THE HIDDEN COST OF GIVING AWAY VACCINES
June 19, 2009
Giving products away free, from browsers to newspaper articles, is commonplace in the technology and media industries. The trend has now spread to vaccines. Pharmaceuticals companies, scarred by years of losing the public relations battle to campaigners over the price of HIV/Aids drugs in Africa, are eager not to be caught out by swine flu, says John Gapper, the chief business commentator of the Financial Times.
The argument goes that if pharmaceutical companies are now making such healthy profits from vaccines in the developed world, why not give them away free in developing countries to save the lives of poor children? It is a seductive idea, but there are two reasons for them to charge, says Gapper.
First, if developing countries do not pay for vaccines, there is a danger that drug companies will stop producing enough of them:
- Vaccines (unlike drugs) have a high marginal cost of production because they have to be cultured in eggs, and stored and distributed carefully.
- Making vaccines is more capital-intensive and the losses from donating them mount up faster.
Second, while there is a benefit to one-off donations of vaccines against adult pandemics such as swine flu, there is no point in a developing country vaccinating children one year with a donation of free medicines if it cannot afford to carry on with the program:
- Developing countries obtain far greater benefits from being offered guaranteed low prices for a vaccine over several years, enabling them to plan vaccination properly.

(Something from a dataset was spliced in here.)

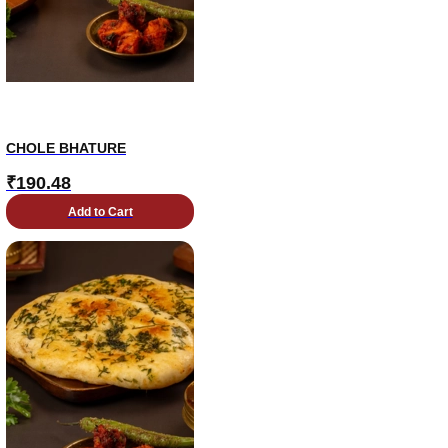
CHOLE BHATURE
₹
190.48
Add to Cart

- What matters most is not one-off initiatives but the long-run cost of a vaccine.
Tiered pricing for new vaccines seems to be working. For instance, Latin American countries can buy vaccines against rotavirus, which causes diarrhea, at $6 per treatment, compared with a U.S. price of $80. Giving vaccines away free may sound like a more generous approach but the hidden cost is too high, says Gapper.